Study objective: To assess the safety and effectiveness of the NovaSure Impedance Controlled Endometrial Ablation System for the treatment of excessive uterine bleeding in premenopausal and postmenopausal women with intracavitary disease (polyps or myomas) up to 3 cm.
Design: Prospective, single-arm study. (Canadian Task Force Classification II-2.)
Setting: Academic medical center.
Patients: This clinical study was conducted in 65 women with menometrorrhagia with confirmed (type I and II) submucous myomas up to 3 cm with and without polyps.
Intervention: Patients were treated with the NovaSure System and received no hormonal or mechanical pretreatment to thin the endometrial lining or as a uterine pathologic condition shrinking agent.

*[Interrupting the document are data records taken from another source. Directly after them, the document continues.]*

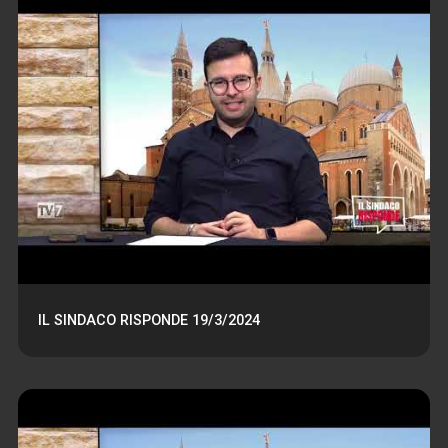
IL SINDACO RISPONDE 19/3/2024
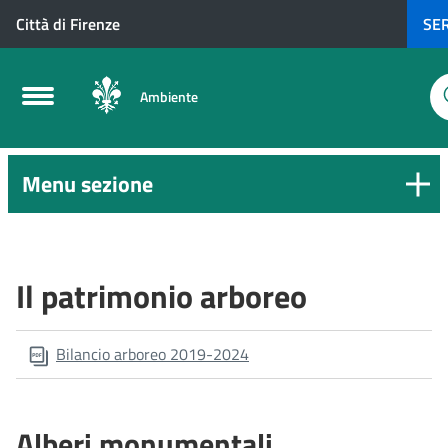
Città di Firenze
SER
Ambiente
Menu sezione
Il patrimonio arboreo
Bilancio arboreo 2019-2024
Alberi monumentali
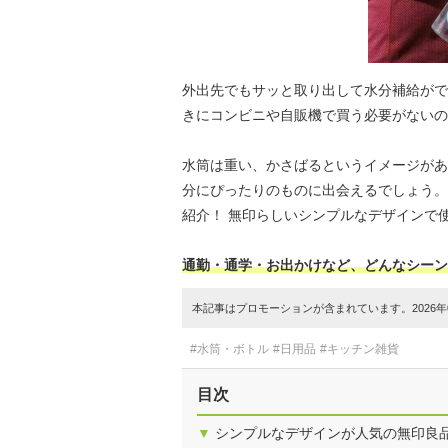
外出先でもサッと取り出して水分補給がで
きにコンビニや自販機で買う必要がないの
水筒は重い、かさばるというイメージがあ
分にぴったりのものに出会えるでしょう。
紹介！ 無印らしいシンプルなデザインで
通勤・通学・お出かけなど、どんなシーン
本記事はプロモーションが含まれています。2026年0
#水筒・ボトル
#日用品
#キッチン雑貨
目次
▼
シンプルなデザインが人気の無印良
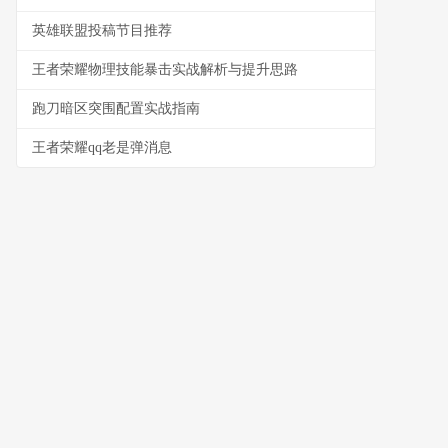
英雄联盟投稿节目推荐
王者荣耀物理技能暴击实战解析与提升思路
跑刀暗区突围配置实战指南
王者荣耀qq老是弹消息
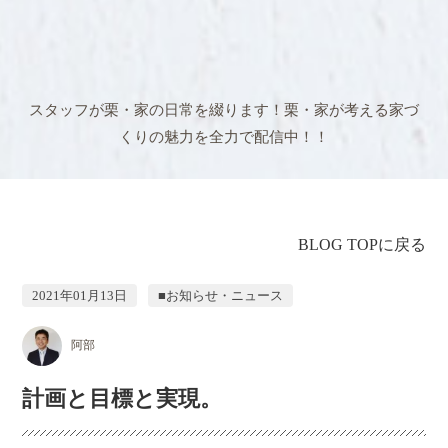
スタッフが栗・家の日常を綴ります！
栗・家が考える家づ
くりの魅力を全力で配信中！！
BLOG TOPに戻る
2021年01月13日
■お知らせ・ニュース
阿部
計画と目標と実現。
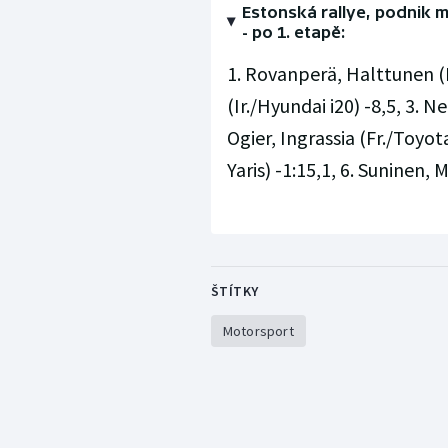
Estonská rallye, podnik 
- po 1. etapě:
1. Rovanperä, Halttunen (F
(Ir./Hyundai i20) -8,5, 3. 
Ogier, Ingrassia (Fr./Toyota
Yaris) -1:15,1, 6. Suninen, 
ŠTÍTKY
Motorsport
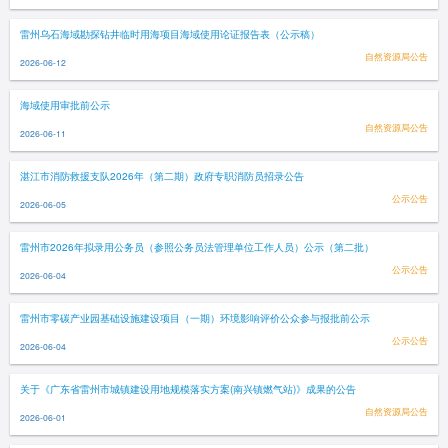
雷州乌石海域勘探钻井临时用海项目海域使用论证报告表（公示稿）
自然资源局公告
2026-06-12
海域使用审批前公示
自然资源局公告
2026-06-11
湛江市消防救援支队2026年（第二期）政府专职消防员招录公告
公示公告
2026-06-05
雷州市2026年拟录用公务员（参照公务员法管理单位工作人员）公示（第二批）
公示公告
2026-06-04
雷州市零碳产业园基础设施建设项目（一期）环境影响评价公众参与报批前公示
公示公告
2026-06-04
关于《广东省雷州市城镇建设用地规模落实方案(南兴镇燃气站)》成果的公告
自然资源局公告
2026-06-01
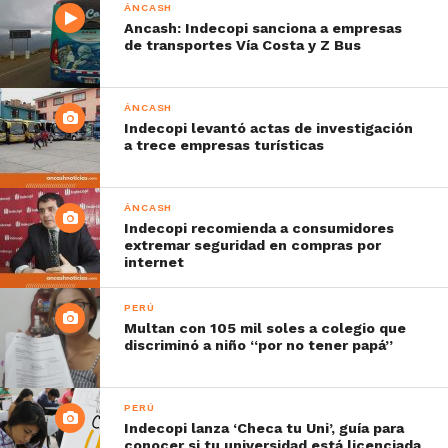
ÁNCASH
Ancash: Indecopi sanciona a empresas
de transportes Vía Costa y Z Bus
ÁNCASH
Indecopi levantó actas de investigación
a trece empresas turísticas
ÁNCASH
Indecopi recomienda a consumidores
extremar seguridad en compras por
internet
PERÚ
Multan con 105 mil soles a colegio que
discriminó a niño “por no tener papá”
PERÚ
Indecopi lanza ‘Checa tu Uni’, guía para
conocer si tu universidad está licenciada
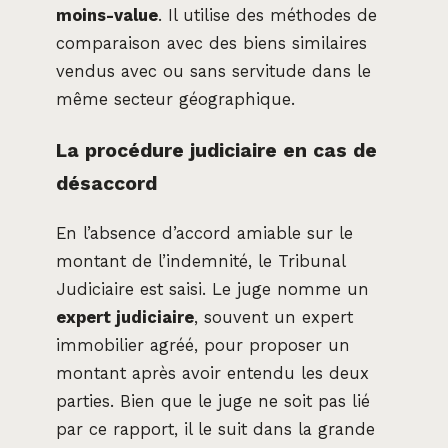
moins-value
. Il utilise des méthodes de
comparaison avec des biens similaires
vendus avec ou sans servitude dans le
même secteur géographique.
La procédure judiciaire en cas de
désaccord
En l’absence d’accord amiable sur le
montant de l’indemnité, le Tribunal
Judiciaire est saisi. Le juge nomme un
expert judiciaire
, souvent un expert
immobilier agréé, pour proposer un
montant après avoir entendu les deux
parties. Bien que le juge ne soit pas lié
par ce rapport, il le suit dans la grande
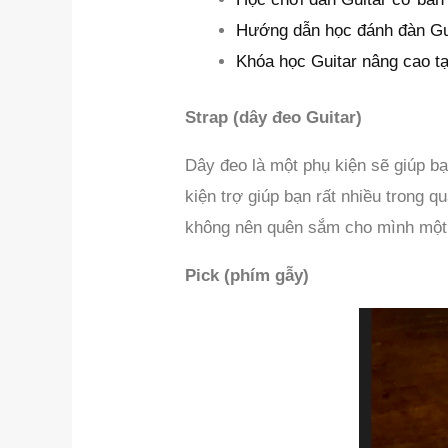
Hướng dẫn học đánh đàn Gu
Khóa học Guitar nâng cao t
Strap (dây đeo Guitar)
Dây đeo là một phụ kiện sẽ giúp b
kiện trợ giúp bạn rất nhiều trong q
không nên quên sắm cho mình một 
Pick (phím gẫy)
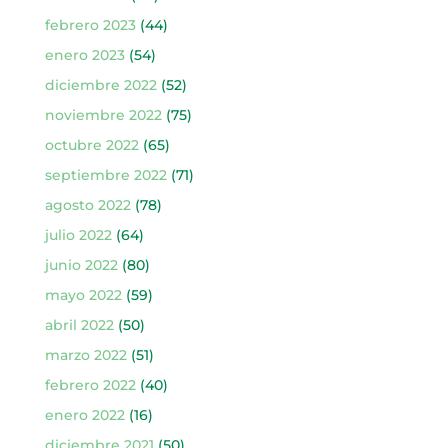
febrero 2023
(44)
enero 2023
(54)
diciembre 2022
(52)
noviembre 2022
(75)
octubre 2022
(65)
septiembre 2022
(71)
agosto 2022
(78)
julio 2022
(64)
junio 2022
(80)
mayo 2022
(59)
abril 2022
(50)
marzo 2022
(51)
febrero 2022
(40)
enero 2022
(16)
diciembre 2021
(50)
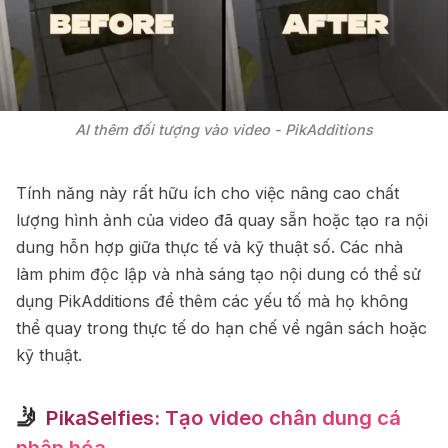
AI thêm đối tượng vào video - PikAdditions
Tính năng này rất hữu ích cho việc nâng cao chất
lượng hình ảnh của video đã quay sẵn hoặc tạo ra nội
dung hỗn hợp giữa thực tế và kỹ thuật số. Các nhà
làm phim độc lập và nhà sáng tạo nội dung có thể sử
dụng PikAdditions để thêm các yếu tố mà họ không
thể quay trong thực tế do hạn chế về ngân sách hoặc
kỹ thuật.
🤳
PikaSelfies: Tạo video chân dung cá
nhân hóa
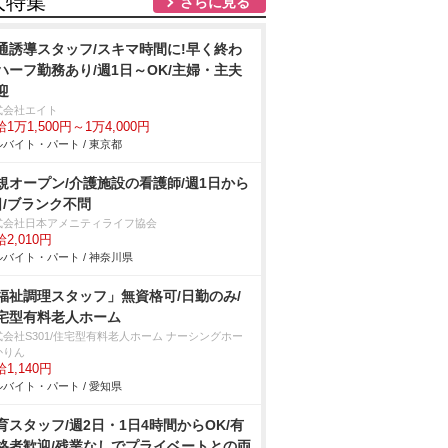
人特集
さらに見る
通誘導スタッフ/スキマ時間に!早く終わ
ハーフ勤務あり/週1日～OK/主婦・主夫
迎
式会社エイト
1万1,500円～1万4,000円
バイト・パート / 東京都
規オープン/介護施設の看護師/週1日から
日/ブランク不問
式会社日本アメニティライフ協会
2,010円
バイト・パート / 神奈川県
福祉調理スタッフ」無資格可/日勤のみ/
宅型有料老人ホーム
式会社S301/住宅型有料老人ホーム ナーシングホー
かりん
1,140円
バイト・パート / 愛知県
育スタッフ/週2日・1日4時間からOK/有
格者歓迎/残業なしでプライベートとの両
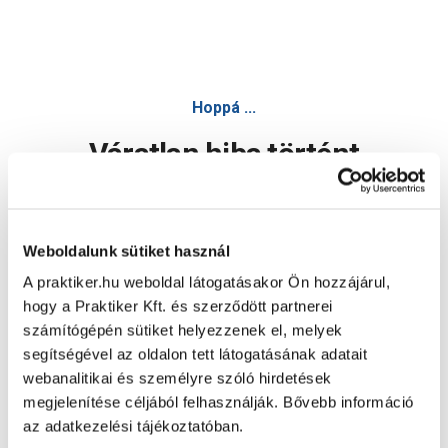
Hoppá ...
Váratlan hiba történt
Dolgozunk a hiba javításán. Egy kis türelmet kérünk.
Weboldalunk sütiket használ
A praktiker.hu weboldal látogatásakor Ön hozzájárul,
Oldal újratöltése
hogy a Praktiker Kft. és szerződött partnerei
számítógépén sütiket helyezzenek el, melyek
segítségével az oldalon tett látogatásának adatait
webanalitikai és személyre szóló hirdetések
megjelenítése céljából felhasználják. Bővebb információ
az adatkezelési tájékoztatóban.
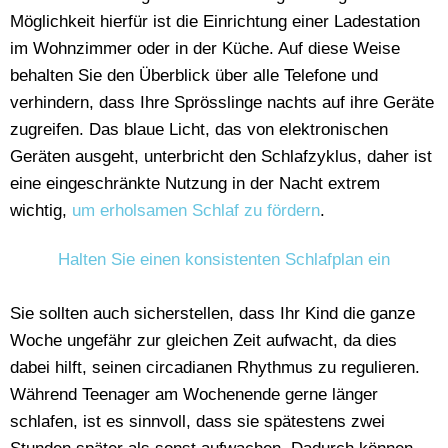
Möglichkeit hierfür ist die Einrichtung einer Ladestation
im Wohnzimmer oder in der Küche. Auf diese Weise
behalten Sie den Überblick über alle Telefone und
verhindern, dass Ihre Sprösslinge nachts auf ihre Geräte
zugreifen. Das blaue Licht, das von elektronischen
Geräten ausgeht, unterbricht den Schlafzyklus, daher ist
eine eingeschränkte Nutzung in der Nacht extrem
wichtig,
um erholsamen Schlaf zu fördern
.
Halten Sie einen konsistenten Schlafplan ein
Sie sollten auch sicherstellen, dass Ihr Kind die ganze
Woche ungefähr zur gleichen Zeit aufwacht, da dies
dabei hilft, seinen circadianen Rhythmus zu regulieren.
Während Teenager am Wochenende gerne länger
schlafen, ist es sinnvoll, dass sie spätestens zwei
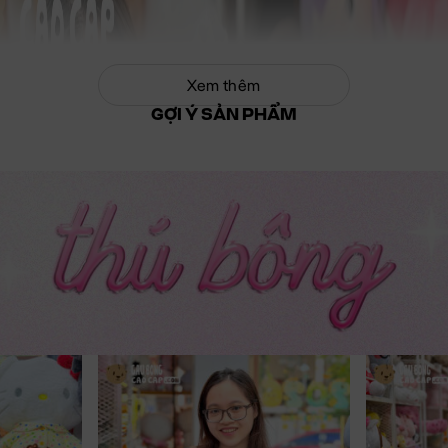
Xem thêm
GỢI Ý SẢN PHẨM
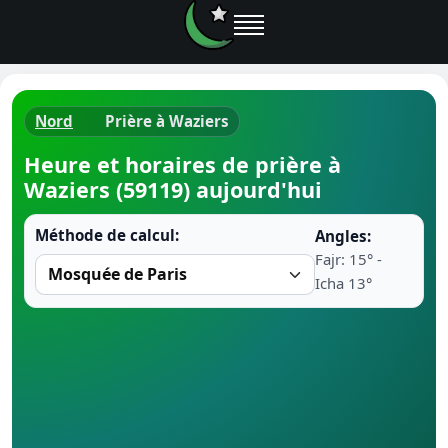
Nord
Prière à Waziers
Horaires d
Heure et horaires de prière à
Waziers (59119) aujourd'hui
Heure de p
Méthode de calcul:
Angles:
Ramadan 
Fajr: 15° -
Icha 13°
Calendrie
Coran
Comment fa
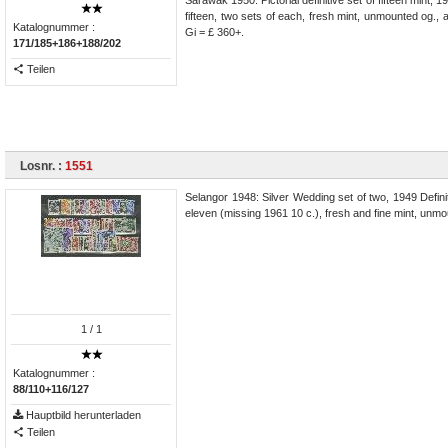
fifteen, two sets of each, fresh mint, unmounted og.,
Katalognummer :
Gi = £ 360+.
171/185+186+188/202
Teilen
Losnr. :
1551
Selangor 1948: Silver Wedding set of two, 1949 Definit
eleven (missing 1961 10 c.), fresh and fine mint, unmo
1
/ 1
Katalognummer :
88/110+116/127
Hauptbild herunterladen
Teilen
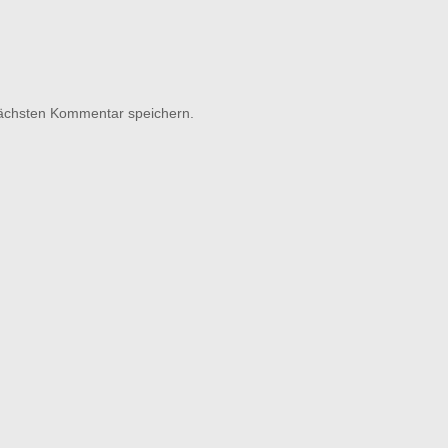
nächsten Kommentar speichern.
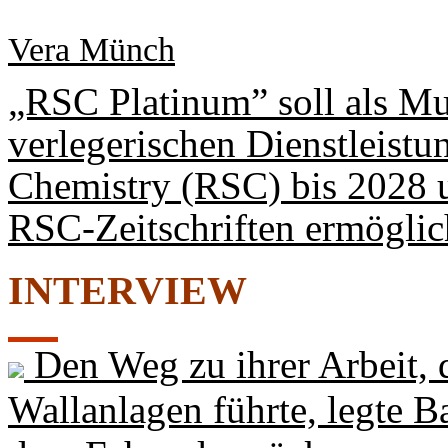
Vera Münch
„RSC Platinum” soll als Mu
verlegerischen Dienstleistu
Chemistry (RSC) bis 2028 u
RSC-Zeitschriften ermöglic
INTERVIEW
Den Weg zu ihrer Arbeit, 
Wallanlagen führte, legte B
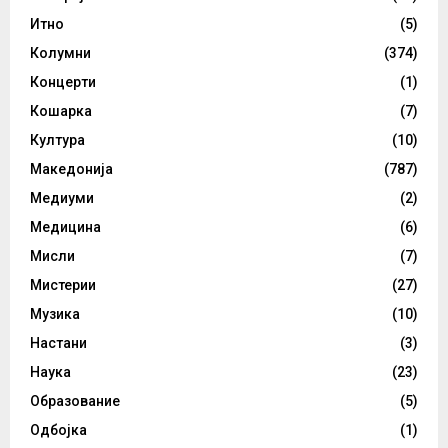
Итно
(5)
Колумни
(374)
Концерти
(1)
Кошарка
(7)
Култура
(10)
Македонија
(787)
Медиуми
(2)
Медицина
(6)
Мисли
(7)
Мистерии
(27)
Музика
(10)
Настани
(3)
Наука
(23)
Образование
(5)
Одбојка
(1)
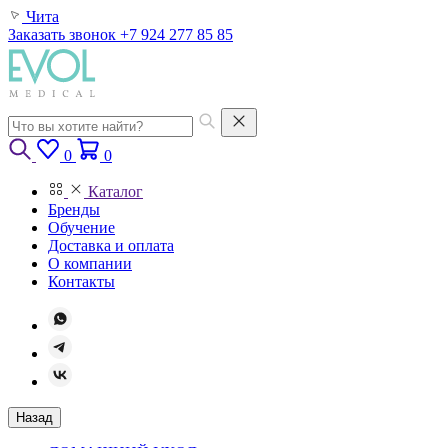
Чита
Заказать звонок
+7 924 277 85 85
0
0
Каталог
Бренды
Обучение
Доставка и оплата
О компании
Контакты
Назад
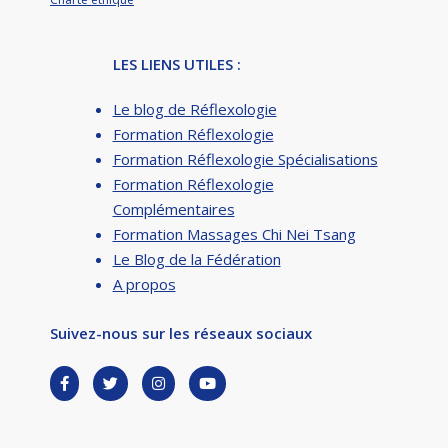
LES LIENS UTILES :
Le blog de Réflexologie
Formation Réflexologie
Formation Réflexologie Spécialisations
Formation Réflexologie
Complémentaires
Formation Massages Chi Nei Tsang
Le Blog de la Fédération
A propos
Suivez-nous sur les réseaux sociaux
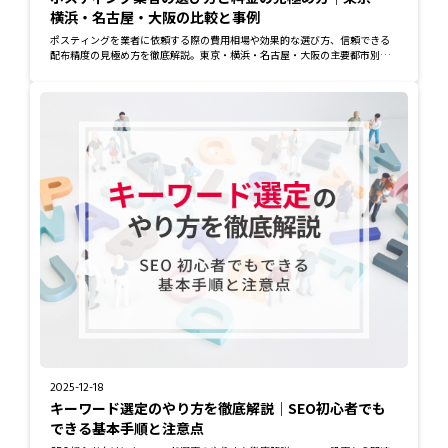
横浜・名古屋・大阪の比較と事例
ポスティングを業者に依頼する際の費用相場や効果的な選び方、信頼できる
配布精度の見極め方を徹底解説。東京・横浜・名古屋・大阪の主要都市別に
比較し、地域ご...
2025-12-18
キーワード選定のやり方を徹底解説｜SEO初心者でも
できる基本手順と注意点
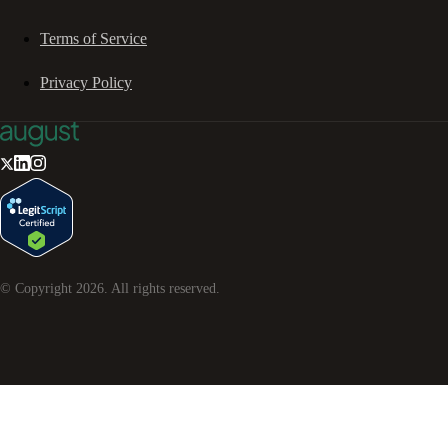
Terms of Service
Privacy Policy
© Copyright
2026
. All rights reserved.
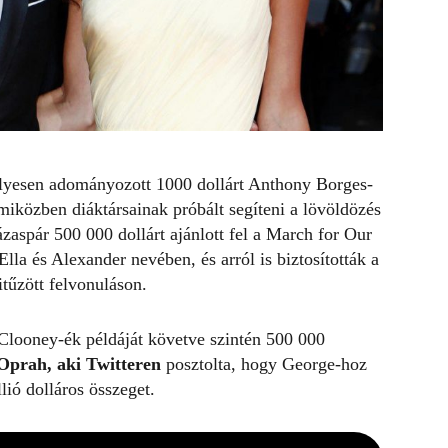
lyesen adományozott 1000 dollárt Anthony Borges-
 miközben diáktársainak próbált segíteni a lövöldözés
aspár 500 000 dollárt ajánlott fel a March for Our
la és Alexander nevében, és arról is biztosították a
itűzött felvonuláson.
Clooney-ék példáját követve szintén 500 000
Oprah, aki Twitteren
posztolta, hogy George-hoz
lió dolláros összeget.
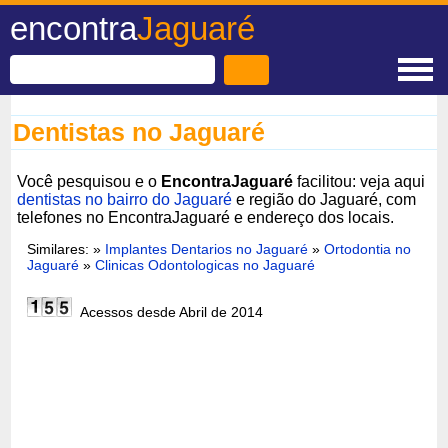
encontra
Jaguaré
Dentistas no Jaguaré
Você pesquisou e o
EncontraJaguaré
facilitou: veja aqui
dentistas no bairro do Jaguaré
e região do Jaguaré, com
telefones no EncontraJaguaré e endereço dos locais.
Similares: »
Implantes Dentarios no Jaguaré
»
Ortodontia no
Jaguaré
»
Clinicas Odontologicas no Jaguaré
Acessos desde Abril de 2014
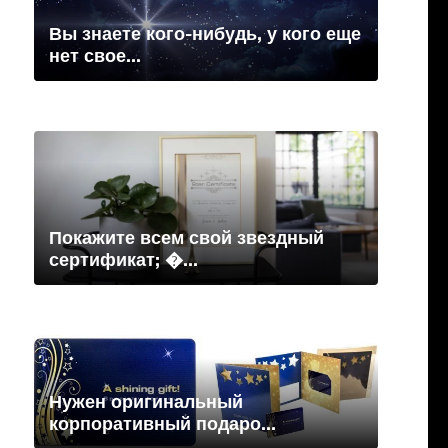
Вы знаете кого-нибудь, у кого еще
нет свое...
Покажите всем свой звездный
сертификат; �...
Нужен оригинальный
корпоративный подаро...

Measurements and main results: All patients were diagnosed with intracavitary disease during office hysteroscopy. Patients completed menstrual questionnaires at the initial screening and at 1 year after treatment. Twelve-month results demonstrated that the NovaSure System was effective in reducing excessive uterine blood loss. Success (defined as reduction to normal bleeding) was observed in 95% (95% CI: 86%-99%) of patients, with 69% (95% CI: 56%-80%) reporting amenorrhea at 1 year after treatment. The median treatment time (time of energy delivery) was 78 seconds (range 61-120 seconds). All patients underwent the procedure under local or intravenous sedation. No intraoperative or postoperative adverse events were reported. There was a significant decrease in premenstrual symptoms and dysmenorrhea at 12 months after the procedure. Ninety-five percent (95% CI: 86%-99%) of patients were satisfied with the procedure.
Conclusion: Clinical results of this study demonstrate that the NovaSure System is safe and effective in treatment of patients with menometrorrhagia caused by intracavitary disease up to 3 cm.